# File Joint Tax Return if Spouse doesn't work?



## rahzaa (May 2, 2012)

For US Citizens in UAE, can you file a joint tax return if your spouse does not even work?

I believe the tax exemption doubles and goes to $180,000 if you file jointly?


----------



## Bevdeforges (Nov 16, 2007)

You can file a joint return as long as your spouse is a US citizen or otherwise subject to US taxation. BUT, the exclusion for working overseas does NOT double. Each spouse on a joint return can take their own exclusion for their own salary, but you can't use the "leftover" to cover the other's excess salary.
Cheers,
Bev


----------



## xchaos777 (Dec 15, 2010)

Yes, exactly what Bev said!


----------



## rahzaa (May 2, 2012)

So you are telling me not matter what i need to pay 25%-30% income tax on whatever i make over $91,000 (28,000 AED) for the rest of my career in UAE?

Whoa! 

Do the employers take this into consideration and pay US citizens more? 

What other countries have doube taxation? UK, India, China, Australia? 

THANKS!


----------



## xchaos777 (Dec 15, 2010)

It's not double taxation. You don't pay tax in the UAE. If you did, you are able to reduce the taxable income to prevent double taxation. 

Keep in mind also that you have other exclusions to claim. Rent, etc. that further reduce taxable income.

The US is one of a limited few that tax citizens and permanent resident card maintainers where ever they are in the world.

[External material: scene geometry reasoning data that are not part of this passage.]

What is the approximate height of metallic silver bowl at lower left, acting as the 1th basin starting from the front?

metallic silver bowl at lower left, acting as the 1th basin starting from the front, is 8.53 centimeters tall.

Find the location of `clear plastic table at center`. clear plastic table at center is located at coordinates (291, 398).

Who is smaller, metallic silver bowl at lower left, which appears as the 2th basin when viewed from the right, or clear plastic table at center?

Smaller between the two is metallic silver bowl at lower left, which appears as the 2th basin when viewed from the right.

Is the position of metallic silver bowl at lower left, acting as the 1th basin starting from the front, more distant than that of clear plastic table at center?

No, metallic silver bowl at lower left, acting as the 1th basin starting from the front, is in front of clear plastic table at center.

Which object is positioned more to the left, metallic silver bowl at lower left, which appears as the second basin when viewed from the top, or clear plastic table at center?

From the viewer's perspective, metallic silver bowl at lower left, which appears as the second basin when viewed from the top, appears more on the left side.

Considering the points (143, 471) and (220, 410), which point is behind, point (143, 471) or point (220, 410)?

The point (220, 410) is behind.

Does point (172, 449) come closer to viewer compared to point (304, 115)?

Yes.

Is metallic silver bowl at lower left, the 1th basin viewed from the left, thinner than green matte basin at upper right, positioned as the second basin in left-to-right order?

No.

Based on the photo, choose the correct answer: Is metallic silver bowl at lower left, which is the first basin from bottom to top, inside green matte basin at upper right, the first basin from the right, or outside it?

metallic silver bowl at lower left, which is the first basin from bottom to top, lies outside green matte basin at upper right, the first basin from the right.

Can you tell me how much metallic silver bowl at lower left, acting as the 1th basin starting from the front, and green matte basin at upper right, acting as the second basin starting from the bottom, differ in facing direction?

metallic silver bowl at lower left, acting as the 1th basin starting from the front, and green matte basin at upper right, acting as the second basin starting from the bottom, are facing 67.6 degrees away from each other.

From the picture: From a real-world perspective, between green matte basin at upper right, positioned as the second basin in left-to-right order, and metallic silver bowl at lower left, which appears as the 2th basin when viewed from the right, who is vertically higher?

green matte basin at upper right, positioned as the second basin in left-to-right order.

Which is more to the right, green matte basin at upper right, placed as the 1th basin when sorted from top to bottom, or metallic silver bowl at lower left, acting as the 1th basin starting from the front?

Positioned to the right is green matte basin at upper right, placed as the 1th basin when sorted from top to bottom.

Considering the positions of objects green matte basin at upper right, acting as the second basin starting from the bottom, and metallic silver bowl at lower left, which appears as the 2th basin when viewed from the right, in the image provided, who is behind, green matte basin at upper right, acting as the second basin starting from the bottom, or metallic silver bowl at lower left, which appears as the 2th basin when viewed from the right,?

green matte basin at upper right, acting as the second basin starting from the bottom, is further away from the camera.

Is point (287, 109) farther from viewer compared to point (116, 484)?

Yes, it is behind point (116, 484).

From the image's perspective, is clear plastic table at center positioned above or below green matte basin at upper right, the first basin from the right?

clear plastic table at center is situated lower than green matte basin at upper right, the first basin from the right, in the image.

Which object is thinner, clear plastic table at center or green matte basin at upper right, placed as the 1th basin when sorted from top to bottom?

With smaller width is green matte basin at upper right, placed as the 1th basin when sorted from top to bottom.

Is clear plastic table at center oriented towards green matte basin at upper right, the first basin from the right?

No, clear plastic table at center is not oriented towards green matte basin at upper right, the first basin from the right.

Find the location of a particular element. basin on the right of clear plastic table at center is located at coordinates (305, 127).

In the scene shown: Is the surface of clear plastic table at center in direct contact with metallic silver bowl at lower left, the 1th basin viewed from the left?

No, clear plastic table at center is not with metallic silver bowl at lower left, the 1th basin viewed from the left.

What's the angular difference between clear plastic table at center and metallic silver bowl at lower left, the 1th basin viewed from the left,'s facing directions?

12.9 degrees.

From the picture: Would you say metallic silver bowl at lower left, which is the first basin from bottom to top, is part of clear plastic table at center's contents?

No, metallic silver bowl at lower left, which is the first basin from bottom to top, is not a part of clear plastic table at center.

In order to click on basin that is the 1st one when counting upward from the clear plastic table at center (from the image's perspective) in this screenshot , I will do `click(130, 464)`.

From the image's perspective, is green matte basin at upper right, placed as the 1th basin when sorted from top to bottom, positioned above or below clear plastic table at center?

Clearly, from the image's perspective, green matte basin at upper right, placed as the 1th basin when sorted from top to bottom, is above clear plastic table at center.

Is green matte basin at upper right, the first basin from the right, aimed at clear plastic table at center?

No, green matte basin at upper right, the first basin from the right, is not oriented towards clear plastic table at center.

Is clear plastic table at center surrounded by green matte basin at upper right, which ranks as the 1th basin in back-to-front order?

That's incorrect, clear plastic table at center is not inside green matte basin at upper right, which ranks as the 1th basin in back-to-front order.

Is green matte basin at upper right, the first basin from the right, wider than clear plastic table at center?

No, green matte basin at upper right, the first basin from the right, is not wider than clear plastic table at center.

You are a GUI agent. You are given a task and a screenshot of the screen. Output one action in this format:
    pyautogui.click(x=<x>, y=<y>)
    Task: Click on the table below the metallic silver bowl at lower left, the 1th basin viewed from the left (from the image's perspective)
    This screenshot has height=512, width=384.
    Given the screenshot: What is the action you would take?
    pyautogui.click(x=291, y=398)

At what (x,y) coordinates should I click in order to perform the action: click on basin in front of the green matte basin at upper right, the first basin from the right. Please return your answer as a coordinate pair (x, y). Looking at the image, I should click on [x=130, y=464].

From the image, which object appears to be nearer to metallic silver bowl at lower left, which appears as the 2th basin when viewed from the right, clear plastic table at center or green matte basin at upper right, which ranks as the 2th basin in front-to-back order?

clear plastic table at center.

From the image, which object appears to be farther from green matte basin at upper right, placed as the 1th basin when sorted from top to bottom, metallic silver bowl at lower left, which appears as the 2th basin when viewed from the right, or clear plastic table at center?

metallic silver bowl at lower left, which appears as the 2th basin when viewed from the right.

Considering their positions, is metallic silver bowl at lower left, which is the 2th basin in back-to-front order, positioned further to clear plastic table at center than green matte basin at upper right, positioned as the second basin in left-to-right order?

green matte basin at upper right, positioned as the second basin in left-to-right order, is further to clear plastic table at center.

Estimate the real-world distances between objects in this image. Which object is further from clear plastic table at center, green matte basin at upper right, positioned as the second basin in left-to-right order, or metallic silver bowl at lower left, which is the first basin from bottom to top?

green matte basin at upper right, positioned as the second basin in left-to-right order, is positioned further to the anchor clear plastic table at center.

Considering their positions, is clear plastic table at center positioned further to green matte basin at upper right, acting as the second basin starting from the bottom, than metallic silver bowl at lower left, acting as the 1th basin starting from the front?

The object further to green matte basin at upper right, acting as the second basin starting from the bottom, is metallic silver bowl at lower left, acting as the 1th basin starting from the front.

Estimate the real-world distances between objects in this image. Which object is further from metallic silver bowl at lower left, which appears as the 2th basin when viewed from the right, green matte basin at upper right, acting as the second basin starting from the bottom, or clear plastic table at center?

Seek tax advice on this. It will be invaluable, especially if you are netting well over the 90k mark.


----------



## xchaos777 (Dec 15, 2010)

By the way, 91k is 333k AED or so.


----------



## Pink Fairie (Sep 9, 2011)

xchaos777 said:


> By the way, 91k is 333k AED or so.


Maybe they meant $9,100??


----------



## xchaos777 (Dec 15, 2010)

But the exclusion is first 91k USD not taxed.


----------



## Pink Fairie (Sep 9, 2011)

xchaos777 said:


> But the exclusion is first 91k USD not taxed.


Ahhh, well that is quite a large amount then, especially when deductables are considered isn't it? I dont know why I actually got involved with this thread lol I dont know anything about US	Tax and the law!!!


----------



## xchaos777 (Dec 15, 2010)

Yes, it isn't so bad really. With deductions and planning...it is fine. BUT, get the tax advice!


----------